#### EXERCISE OBJECTIVE
Copy out the entries exactly, and wherever a picture appears, leave it out.

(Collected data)
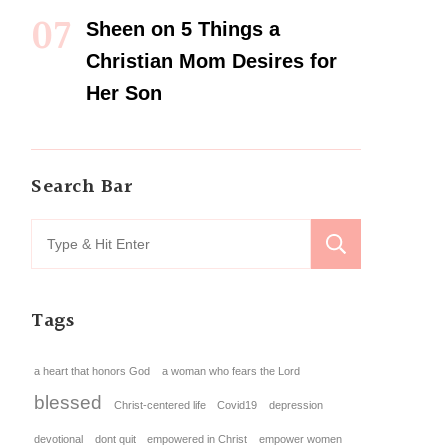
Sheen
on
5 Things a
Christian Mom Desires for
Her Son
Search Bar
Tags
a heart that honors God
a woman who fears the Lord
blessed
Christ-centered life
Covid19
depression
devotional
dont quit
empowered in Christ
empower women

#### SOLUTION TO THIS PROBLEM
Sheen
on
5 Things a
Christian Mom Desires for
Her Son
Search Bar
Tags
a heart that honors God
a woman who fears the Lord
blessed
Christ-centered life
Covid19
depression
devotional
dont quit
empowered in Christ
empower women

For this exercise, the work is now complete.